Le titre original du film est Lean on Pete (Faites confiance à Pete) qui est le nom du cheval de course (sur le retour) pour lequel le jeune Charley Thompson, 15 ans 1/2, se prend d'affection et qu'il va sauver de l'abattoir en l'emmenant avec lui quand, juste après la mort accidentelle de son père, il quitte Portland (Oregon) pour tenter de rejoindre sa tante Margy qui habite il ne sait trop où dans le Wyoming, à quelque 1400 km de là.

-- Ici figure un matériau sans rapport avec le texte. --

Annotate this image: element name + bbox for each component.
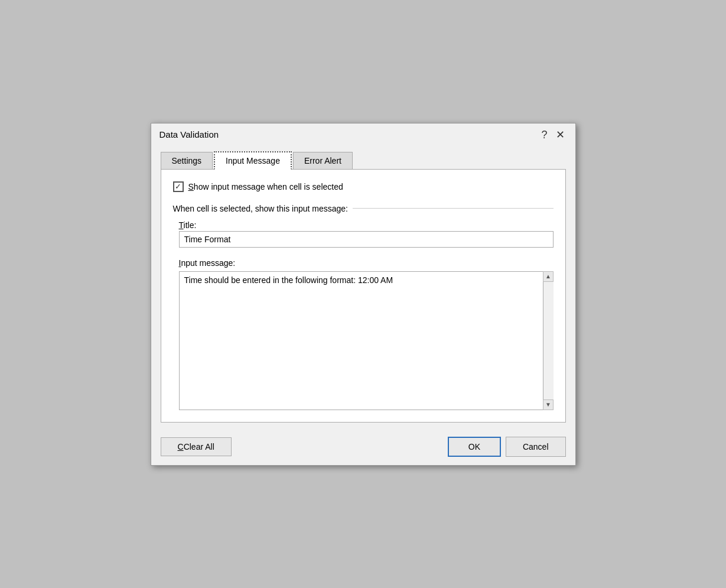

Lean on Pete, c'est aussi le titre du roman dont est tiré le film. Le scénario d'adaptation a été conjointement écrit par l'auteur du roman Willy Vlautin et le réalisateur du film Andrew Haigh (dont je n'avais vu que le seul 45 ans, sorti en 2015, avec Charlotte Rampling et Tom Courtenay).
L'histoire du jeune Charley qui, accompagné de son cheval et avec, pour tout viatique, une trentaine de dollars en poche, s'en va le long de cette "route sauvage" qui le mènera finalement jusque Laramie, petite ville située à l'extrémité orientale du Wyoming, est certes objectivement touchante, mais elle ne nous touche à ce point que parce qu'elle prend à l'écran les traits et la silhouette efflanquée du jeune Charlie Plummer qui, sous la direction d'Andrew Haigh, joue, avec une sensibilité et retenue extrêmes, un naturel confondant, le rôle de ce jeune orphelin déterminé à échapper aux services sociaux et, contre vents et marées, à retrouver celle qu'il considère plus ou moins comme sa maman de substitution (en fait, la soeur de sa mère). Il n'a pas ses coordonnées ; son père, avant de décéder, n'a pas voulu lui donner son n° de téléphone, mais il finira bien par la retrouver, il en a la conviction et c'est ce qui le pousse à avancer sur la route, malgré la douleur de se retrouver orphelin, son ignorance de la vie, la peur (refoulée) du monde et des autres, la faim, la responsabilité de son cheval (qui lui sert aussi de confident).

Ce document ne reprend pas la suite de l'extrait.